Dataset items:
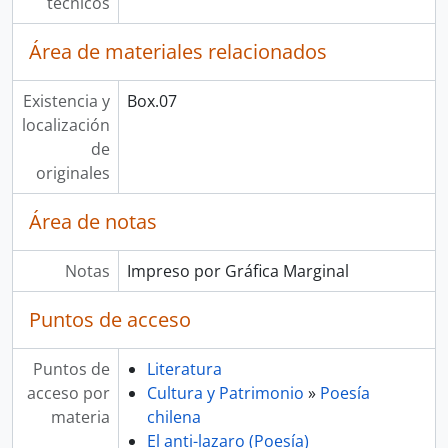
técnicos
Área de materiales relacionados
Existencia y
Box.07
localización
de
originales
Área de notas
Notas
Impreso por Gráfica Marginal
Puntos de acceso
Puntos de
Literatura
acceso por
Cultura y Patrimonio
»
Poesía
materia
chilena
El anti-lazaro (Poesía)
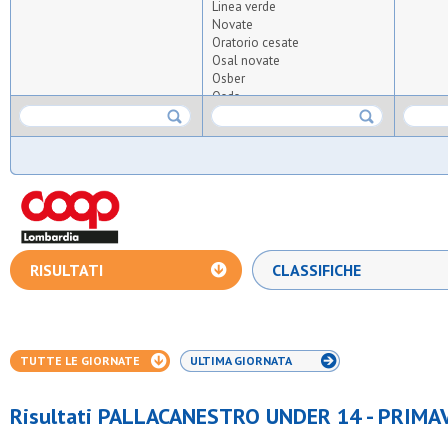
Linea verde
Novate
Oratorio cesate
Osal novate
Osber
Osds
Polis senago
Polisportiva osnago
Polisportiva tri ssdrl
S.michele cantu'
Sg pace polisportiva
Sport academy fun
Sporting murialdo
Zelo buon persico
RISULTATI
CLASSIFICHE
TUTTE LE GIORNATE
ULTIMA GIORNATA
Risultati PALLACANESTRO UNDER 14 - PRIMA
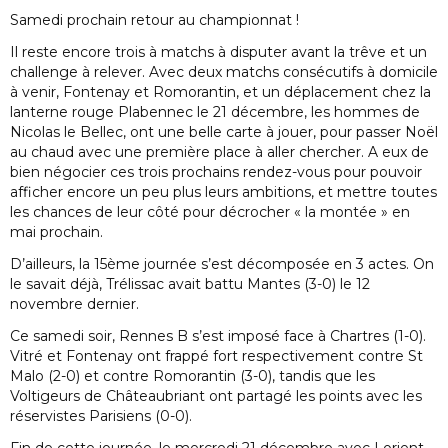
Samedi prochain retour au championnat !
Il reste encore trois à matchs à disputer avant la trêve et un
challenge à relever. Avec deux matchs consécutifs à domicile
à venir, Fontenay et Romorantin, et un déplacement chez la
lanterne rouge Plabennec le 21 décembre, les hommes de
Nicolas le Bellec, ont une belle carte à jouer, pour passer Noël
au chaud avec une première place à aller chercher. A eux de
bien négocier ces trois prochains rendez-vous pour pouvoir
afficher encore un peu plus leurs ambitions, et mettre toutes
les chances de leur côté pour décrocher « la montée » en
mai prochain.
D’ailleurs, la 15ème journée s’est décomposée en 3 actes. On
le savait déjà, Trélissac avait battu Mantes (3-0) le 12
novembre dernier.
Ce samedi soir, Rennes B s’est imposé face à Chartres (1-0).
Vitré et Fontenay ont frappé fort respectivement contre St
Malo (2-0) et contre Romorantin (3-0), tandis que les
Voltigeurs de Châteaubriant ont partagé les points avec les
réservistes Parisiens (0-0).
Fin de cette journée, le mercredi 21 décembre avec Lorient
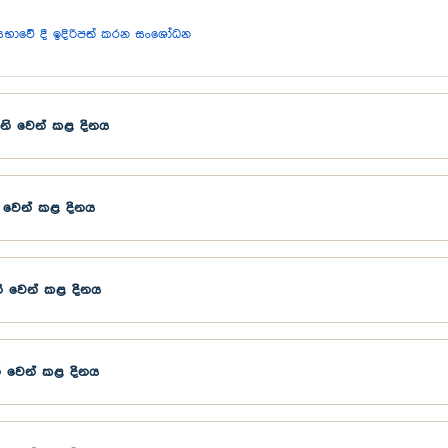
භාවේ දී ඉදිරිපත් කරන සංශෝධන
නි වෙන් කළ දිනය
 වෙන් කළ දිනය
නි වෙන් කළ දිනය
නි වෙන් කළ දිනය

▶ ACTIVITY
Each line that contains the string "encore" should be copied from the data above.

▶ PROBLEM SOLUTION
Il reste encore trois à matchs à disputer avant la trêve et un
afficher encore un peu plus leurs ambitions, et mettre toutes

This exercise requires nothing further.